YOUR ASSIGNMENT:
Every record needs to come back as written, except for the pictures.

Dataset entries:
- Opening Delimiter -
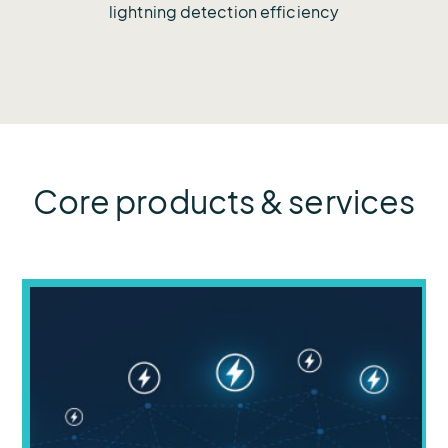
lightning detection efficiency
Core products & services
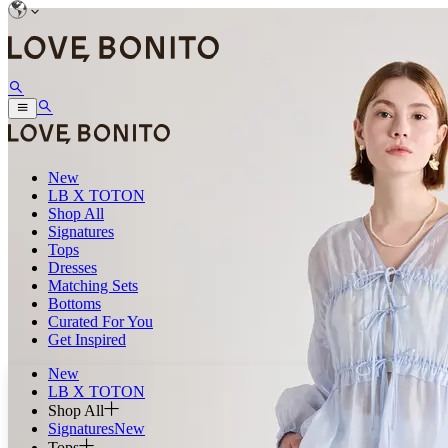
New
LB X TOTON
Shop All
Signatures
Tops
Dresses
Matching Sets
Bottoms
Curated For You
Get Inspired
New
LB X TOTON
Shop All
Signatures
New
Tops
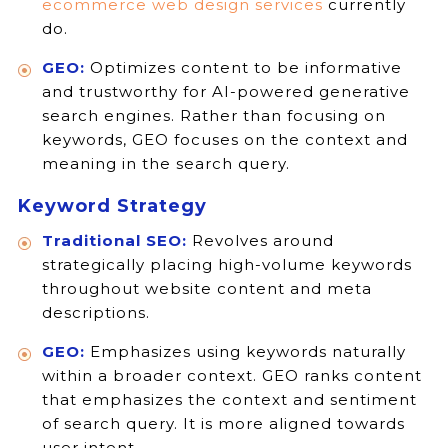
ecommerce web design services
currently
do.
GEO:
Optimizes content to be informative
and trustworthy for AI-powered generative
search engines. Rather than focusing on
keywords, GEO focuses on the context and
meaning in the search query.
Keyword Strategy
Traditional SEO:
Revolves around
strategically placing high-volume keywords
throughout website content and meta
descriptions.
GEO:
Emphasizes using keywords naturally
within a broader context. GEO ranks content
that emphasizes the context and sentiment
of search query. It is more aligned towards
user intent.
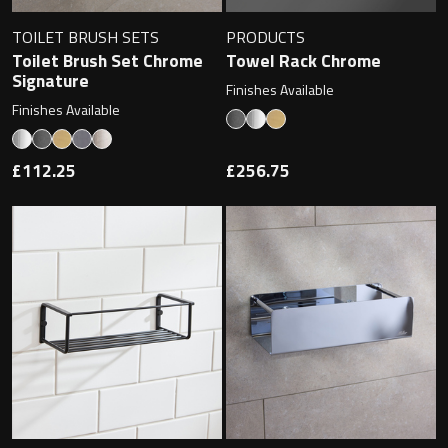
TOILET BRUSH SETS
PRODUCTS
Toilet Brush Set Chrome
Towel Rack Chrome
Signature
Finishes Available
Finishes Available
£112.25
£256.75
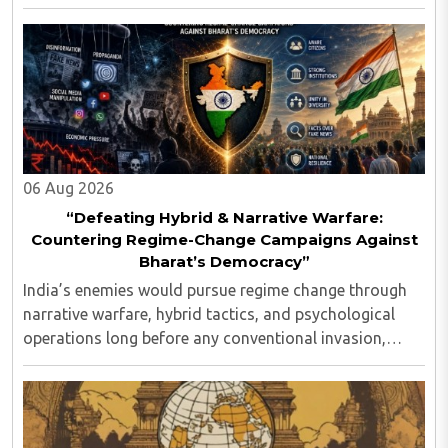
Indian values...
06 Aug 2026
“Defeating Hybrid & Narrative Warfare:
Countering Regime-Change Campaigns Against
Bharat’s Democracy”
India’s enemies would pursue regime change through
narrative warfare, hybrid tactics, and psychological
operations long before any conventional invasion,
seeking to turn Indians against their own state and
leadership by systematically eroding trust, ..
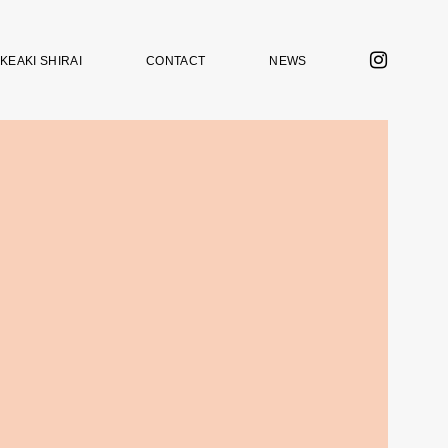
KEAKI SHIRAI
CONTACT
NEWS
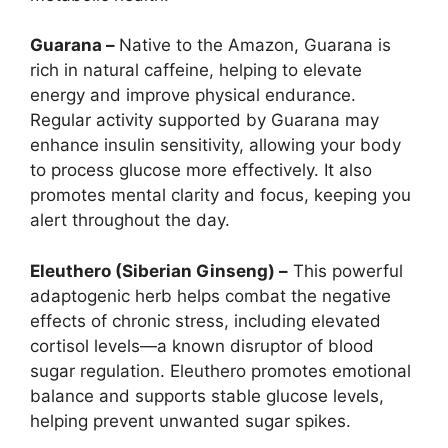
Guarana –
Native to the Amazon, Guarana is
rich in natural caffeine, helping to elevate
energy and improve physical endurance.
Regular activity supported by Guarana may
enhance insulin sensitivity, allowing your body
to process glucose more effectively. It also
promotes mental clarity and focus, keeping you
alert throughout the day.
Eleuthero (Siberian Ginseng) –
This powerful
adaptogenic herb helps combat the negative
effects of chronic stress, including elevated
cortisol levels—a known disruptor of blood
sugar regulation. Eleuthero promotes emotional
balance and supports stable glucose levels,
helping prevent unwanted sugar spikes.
- Closing Delimiter -
SOLUTION TO THE EXERCISE:
lightning detection efficiency
Core products & services
New
LB X TOTON
Shop All
Signatures
Tops
Dresses
Matching Sets
Bottoms
Curated For You
Get Inspired
New
LB X TOTON
Shop All
Signatures
New
Tops
ecommerce web design services
currently
do.
GEO:
Optimizes content to be informative
and trustworthy for AI-powered generative
search engines. Rather than focusing on
keywords, GEO focuses on the context and
meaning in the search query.
Keyword Strategy
Traditional SEO:
Revolves around
strategically placing high-volume keywords
throughout website content and meta
descriptions.
GEO:
Emphasizes using keywords naturally
within a broader context. GEO ranks content
that emphasizes the context and sentiment
of search query. It is more aligned towards
user intent.
TOILET BRUSH SETS
PRODUCTS
Toilet Brush Set Chrome
Towel Rack Chrome
Signature
Finishes Available
Finishes Available
£112.25
£256.75
Indian values...
06 Aug 2026
“Defeating Hybrid & Narrative Warfare:
Countering Regime-Change Campaigns Against
Bharat’s Democracy”
India’s enemies would pursue regime change through
narrative warfare, hybrid tactics, and psychological
operations long before any conventional invasion,
seeking to turn Indians against their own state and
leadership by systematically eroding trust, ..
KEAKI SHIRAI
CONTACT
NEWS
Guarana –
Native to the Amazon, Guarana is
rich in natural caffeine, helping to elevate
energy and improve physical endurance.
Regular activity supported by Guarana may
enhance insulin sensitivity, allowing your body
to process glucose more effectively. It also
promotes mental clarity and focus, keeping you
alert throughout the day.
Eleuthero (Siberian Ginseng) –
This powerful
adaptogenic herb helps combat the negative
effects of chronic stress, including elevated
cortisol levels—a known disruptor of blood
sugar regulation. Eleuthero promotes emotional
balance and supports stable glucose levels,
helping prevent unwanted sugar spikes.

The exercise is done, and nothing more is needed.